Insufficient evidence is when too little evidence is brought forth by the prosecution or the plaintiff, and the judge dismisses the case. When this happens, the judge does so because they believe that the plaintiff or the prosecution does not have enough proof of the accusation(s) for there to be justification for a full trial.
Sometimes, if a case is dismissed due to insufficient evidence, the prosecution or the plaintiff may go and seek out more evidence. If they can find new evidence, then the judge may allow the case to proceed.
Relevance refers to the fact that evidence being presented in court cases has to be connected to the points of the case. In other words, the evidence that each party presents should help to prove or disprove a matter that is integral to the case.
If a specific piece of evidence is believed to be irrelevant by a party in the suit, then an attorney may object to it. If the judge agrees that it is irrelevant, then the objection may be sustained. This means that the evidence will be dismissed, a question will not be answered, etc.
Other Standards of Evidence
- Admissible evidence
- Clear and convincing evidence
- Daubert standard
- Federal Rules of Evidence
- Inadmissible evidence
- Incompetent evidence
- Preponderance of evidence
- Recorded recollection
Evidence That Doesn’t Hold Up in Court
Hearsay is when either a witness or an attorney brings forth a statement made by another person who's out of the courtroom as evidence. Hearsay is generally not accepted in courtrooms as evidence, because it's viewed as highly unreliable and unverifiable.

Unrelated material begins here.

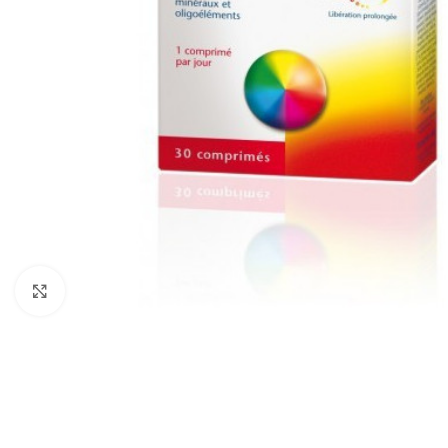
Cliquez pour agrandir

An incompetent witness is a witness who is deemed to be incapable of providing sound testimony. This is usually because the witness is either a child, has a mental illness, or claims to be an expert witness (but is not really an expert on the subject matter). Testimonies from incompetent witnesses are typically dismissed and cannot be used in trials to support arguments.
The reason why evidence from incompetent witnesses is usually dismissed is because it is deemed as being unreliable, or having too great a chance of being untrue. If an attorney believes that a witness is incompetent, then they may object to the evidence that they present due to incompetence.
Tampered evidence is evidence that has been altered or intentionally changed by a person to affect the outcome of a trial. Tampered evidence is typically dismissed in a court because after it has been tampered with, its legitimacy is no longer reliable. Tampering with evidence is a crime, and people who do it can face criminal charges.
Other Invalid Evidence
The Importance of Evidence
Evidence is a crucial aspect of court cases. Without evidence, claims cannot be proven to be true or untrue. In order for attorneys to win trials, it is of the utmost importance that they provide evidence that supports their argument. If they fail to do this, then there is a good chance that they will lose the case.
The more legitimate evidence you have to support your position, the better your chances are of winning a case. The evidence that you present must also be more convincing than the evidence presented by the opposing counsel. Ultimately, however, it is up to the jury or judge to interpret your evidence and make a decision.